[Dataset records]
● ● ● ●
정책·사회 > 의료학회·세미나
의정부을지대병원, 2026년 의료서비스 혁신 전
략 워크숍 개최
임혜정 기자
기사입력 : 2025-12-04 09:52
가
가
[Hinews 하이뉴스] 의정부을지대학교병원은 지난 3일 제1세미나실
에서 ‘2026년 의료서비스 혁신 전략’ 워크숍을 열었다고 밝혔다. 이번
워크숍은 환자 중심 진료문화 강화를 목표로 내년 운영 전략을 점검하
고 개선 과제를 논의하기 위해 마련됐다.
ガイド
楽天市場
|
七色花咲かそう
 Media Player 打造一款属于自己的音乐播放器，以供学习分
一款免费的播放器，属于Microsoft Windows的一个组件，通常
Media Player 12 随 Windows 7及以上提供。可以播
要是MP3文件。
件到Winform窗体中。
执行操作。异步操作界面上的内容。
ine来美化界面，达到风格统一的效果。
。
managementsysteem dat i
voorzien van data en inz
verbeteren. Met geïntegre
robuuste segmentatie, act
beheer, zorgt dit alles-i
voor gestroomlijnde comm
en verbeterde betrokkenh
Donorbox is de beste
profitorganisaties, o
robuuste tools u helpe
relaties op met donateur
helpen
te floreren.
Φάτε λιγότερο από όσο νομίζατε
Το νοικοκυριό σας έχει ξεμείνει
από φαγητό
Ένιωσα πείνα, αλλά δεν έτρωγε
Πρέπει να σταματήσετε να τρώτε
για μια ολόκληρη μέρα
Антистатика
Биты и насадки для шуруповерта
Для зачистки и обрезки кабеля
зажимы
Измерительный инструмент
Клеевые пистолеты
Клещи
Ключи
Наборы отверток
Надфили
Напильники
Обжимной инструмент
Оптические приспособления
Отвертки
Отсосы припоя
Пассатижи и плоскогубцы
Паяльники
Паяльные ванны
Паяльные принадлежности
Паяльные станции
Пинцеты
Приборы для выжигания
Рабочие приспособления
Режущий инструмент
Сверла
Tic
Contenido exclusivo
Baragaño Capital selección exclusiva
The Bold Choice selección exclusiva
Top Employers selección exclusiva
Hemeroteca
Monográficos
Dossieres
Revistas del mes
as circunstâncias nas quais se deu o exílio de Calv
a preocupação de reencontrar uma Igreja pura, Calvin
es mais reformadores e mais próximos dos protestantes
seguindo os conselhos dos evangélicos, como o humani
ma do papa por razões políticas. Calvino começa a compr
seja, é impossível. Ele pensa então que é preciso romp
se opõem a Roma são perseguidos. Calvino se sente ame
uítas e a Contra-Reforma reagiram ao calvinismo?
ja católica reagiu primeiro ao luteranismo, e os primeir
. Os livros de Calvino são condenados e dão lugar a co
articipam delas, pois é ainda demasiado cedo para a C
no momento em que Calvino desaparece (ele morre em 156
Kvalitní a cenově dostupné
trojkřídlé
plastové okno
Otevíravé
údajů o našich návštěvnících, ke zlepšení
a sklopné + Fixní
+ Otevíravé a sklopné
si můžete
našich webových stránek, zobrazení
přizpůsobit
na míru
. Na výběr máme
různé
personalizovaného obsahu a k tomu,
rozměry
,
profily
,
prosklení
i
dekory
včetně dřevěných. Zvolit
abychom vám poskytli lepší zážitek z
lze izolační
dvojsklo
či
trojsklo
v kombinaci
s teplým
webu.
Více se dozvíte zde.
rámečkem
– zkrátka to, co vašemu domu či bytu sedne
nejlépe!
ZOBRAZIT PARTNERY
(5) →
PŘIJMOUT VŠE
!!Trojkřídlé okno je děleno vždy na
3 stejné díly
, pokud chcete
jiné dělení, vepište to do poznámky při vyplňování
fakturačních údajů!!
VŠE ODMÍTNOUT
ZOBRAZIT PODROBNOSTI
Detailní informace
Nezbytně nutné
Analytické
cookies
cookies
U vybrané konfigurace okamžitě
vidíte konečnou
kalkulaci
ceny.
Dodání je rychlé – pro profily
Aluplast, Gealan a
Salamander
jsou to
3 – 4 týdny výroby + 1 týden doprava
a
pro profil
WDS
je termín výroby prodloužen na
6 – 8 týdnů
● ● ● ●
* _Work required_: Pull every line containing "ZOBRAZIT" out of the entries.

* _Response area_:
ZOBRAZIT PARTNERY
ZOBRAZIT PODROBNOSTI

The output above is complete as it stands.